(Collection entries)
──────────

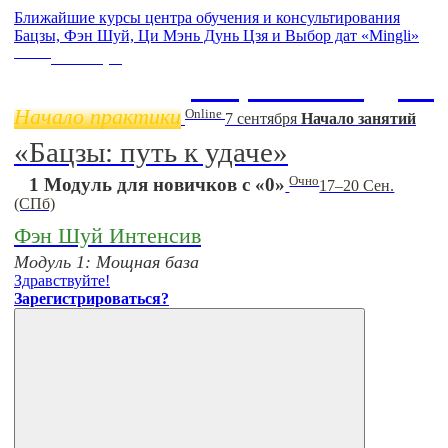
Ближайшие курсы центра обучения и консультирования
Бацзы, Фэн Шуй, Ци Мэнь Дунь Цзя и Выбор дат «Mingli»
Online
11 ноября
Бацзы 2 Модуль
Начало практики
Online
7 сентября
Начало занятий
«Бацзы: путь к удаче»
Очно
1 Модуль для новичков с «0»
17–20 Сен.
(СПб)
Фэн Шуй Интенсив
Модуль 1: Мощная база
Здравствуйте!
Зарегистрироваться?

──────────

Problem to solve. Filter the records above down to the lines that hold the string "Модуль".

Problem solution.
Бацзы 2 Модуль
1 Модуль для новичков с «0»
Модуль 1: Мощная база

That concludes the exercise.